Early high protein intake and mortality in critically ill ICU patients with low skeletal muscle area and -density

Autor: Peter J.M. Weijs, Armand R. J. Girbes, Wilhelmus G. P. M. Looijaard, Heleen M. Oudemans-van Straaten, Ingeborg M. Dekker, Albertus Beishuizen
Přispěvatelé: Faculteit Bewegen, Sport en Voeding, Intensive care medicine, Internal medicine, ACS - Diabetes & metabolism, APH - Aging & Later Life, Amsterdam Movement Sciences - Restoration and Development, Amsterdam Movement Sciences - Rehabilitation & Development, AGEM - Endocrinology, metabolism and nutrition, AMS - Ageing & Vitality
Rok vydání: 2020
Předmět:
Zdroj: Clinical Nutrition, 39(7), 2192-2201. Elsevier Ltd.
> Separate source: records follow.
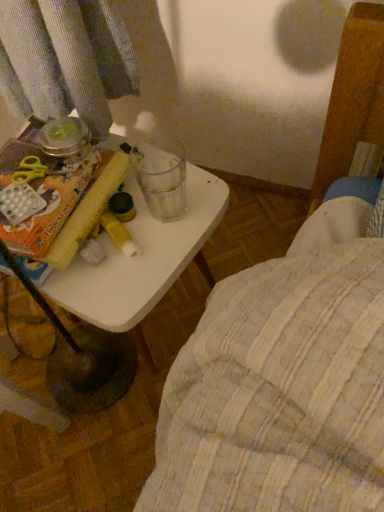 Question: Is white plastic table at center at the left side of yellow paper at left?

Choices:
 (A) no
 (B) yes

Answer: (A)

Question: From the image's perspective, is white plastic table at center located above yellow paper at left?

Choices:
 (A) yes
 (B) no

Answer: (B)

Question: Does white plastic table at center come behind yellow paper at left?

Choices:
 (A) yes
 (B) no

Answer: (A)

Question: Is white plastic table at center wider than yellow paper at left?

Choices:
 (A) yes
 (B) no

Answer: (A)

Question: Does white plastic table at center come in front of yellow paper at left?

Choices:
 (A) yes
 (B) no

Answer: (B)

Question: From the image's perspective, does white plastic table at center appear lower than yellow paper at left?

Choices:
 (A) yes
 (B) no

Answer: (A)

Question: Is yellow paper at left to the right of white plastic table at center from the viewer's perspective?

Choices:
 (A) no
 (B) yes

Answer: (A)

Question: From the image's perspective, is yellow paper at left below white plastic table at center?

Choices:
 (A) yes
 (B) no

Answer: (B)

Question: Can you confirm if yellow paper at left is shorter than white plastic table at center?

Choices:
 (A) no
 (B) yes

Answer: (B)

Question: Is yellow paper at left positioned behind white plastic table at center?

Choices:
 (A) no
 (B) yes

Answer: (A)

Question: Considering the relative sizes of yellow paper at left and white plastic table at center in the image provided, is yellow paper at left thinner than white plastic table at center?

Choices:
 (A) no
 (B) yes

Answer: (B)

Question: Does yellow paper at left appear on the left side of white plastic table at center?

Choices:
 (A) no
 (B) yes

Answer: (B)

Question: Is yellow paper at left bigger or smaller than white plastic table at center?

Choices:
 (A) small
 (B) big

Answer: (A) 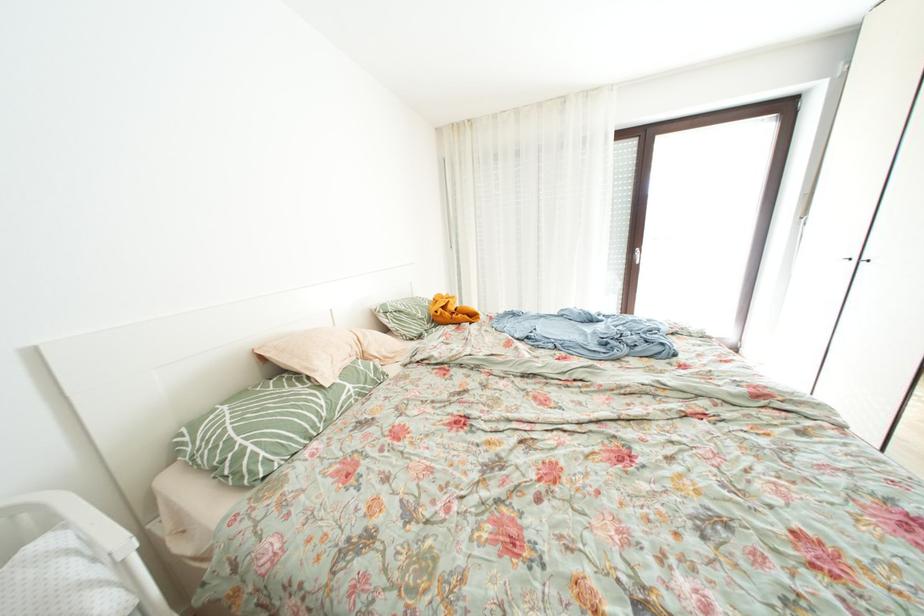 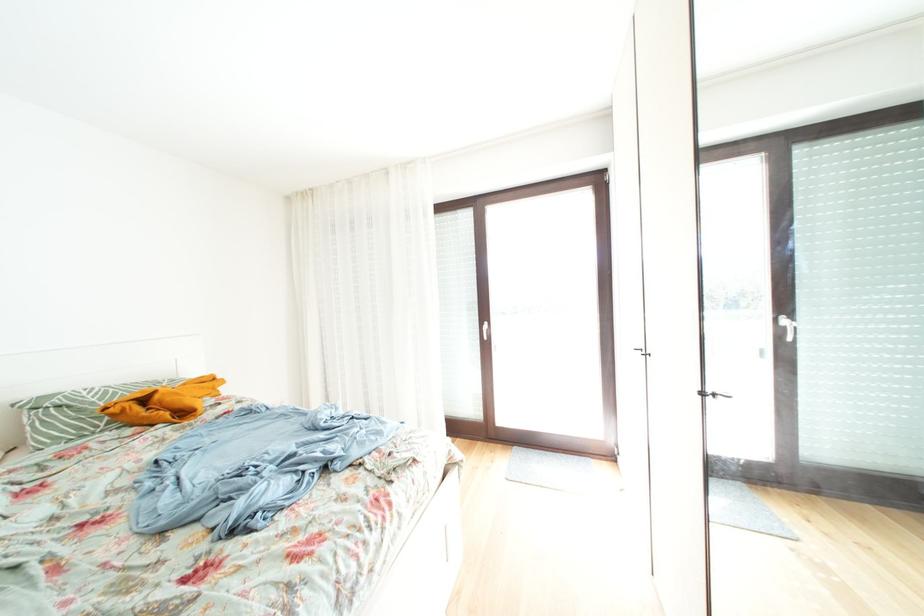 Question: The images are taken continuously from a first-person perspective. In which direction are you moving?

Looijaard, W G P M, Dekker, I M, Beishuizen, A, Girbes, A R J, Oudemans-van Straaten, H M & Weijs, P J M 2020, ' Early high protein intake and mortality in critically ill ICU patients with low skeletal muscle area and-density ', Clinical Nutrition, vol. 39, no. 7, pp. 2192-2201 . https://doi.org/10.1016/j.clnu.2019.09.007
Clinical Nutrition, 39(7), 2192-2201. Churchill Livingstone
ISSN: 0261-5614
Popis: Summary Background & aims Optimal nutritional support during the acute phase of critical illness remains controversial. We hypothesized that patients with low skeletal muscle area and -density may specifically benefit from early high protein intake. Aim of the present study was to determine the association between early protein intake (day 2–4) and mortality in critically ill intensive care unit (ICU) patients with normal skeletal muscle area, low skeletal muscle area, or combined low skeletal muscle area and -density. Methods Retrospective database study in mechanically ventilated, adult critically ill patients with an abdominal CT-scan suitable for skeletal muscle assessment around ICU admission, admitted from January 2004 to January 2016 (n = 739). Patients received protocolized nutrition with protein target 1.2–1.5 g/kg/day. Skeletal muscle area and -density were assessed on abdominal CT-scans at the 3rd lumbar vertebra level using previously defined cut-offs. Results Of 739 included patients (mean age 58 years, 483 male (65%), APACHE II score 23), 294 (40%) were admitted with normal skeletal muscle area and 445 (60%) with low skeletal muscle area. Two hundred (45% of the low skeletal muscle area group) had combined low skeletal muscle area and -density. In the normal skeletal muscle area group, no significant associations were found. In the low skeletal muscle area group, higher early protein intake was associated with lower 60-day mortality (adjusted hazard ratio (HR) per 0.1 g/kg/day 0.82, 95%CI 0.73–0.94) and lower 6-month mortality (HR 0.88, 95%CI 0.79–0.98). Similar associations were found in the combined low skeletal muscle area and -density subgroup (HR 0.76, 95%CI 0.64–0.90 for 60-day mortality and HR 0.80, 95%CI 0.68–0.93 for 6-month mortality). Conclusions Early high protein intake is associated with lower mortality in critically ill patients with low skeletal muscle area and -density, but not in patients with normal skeletal muscle area on admission. These findings may be a further step to personalized nutrition, although randomized studies are needed to assess causality.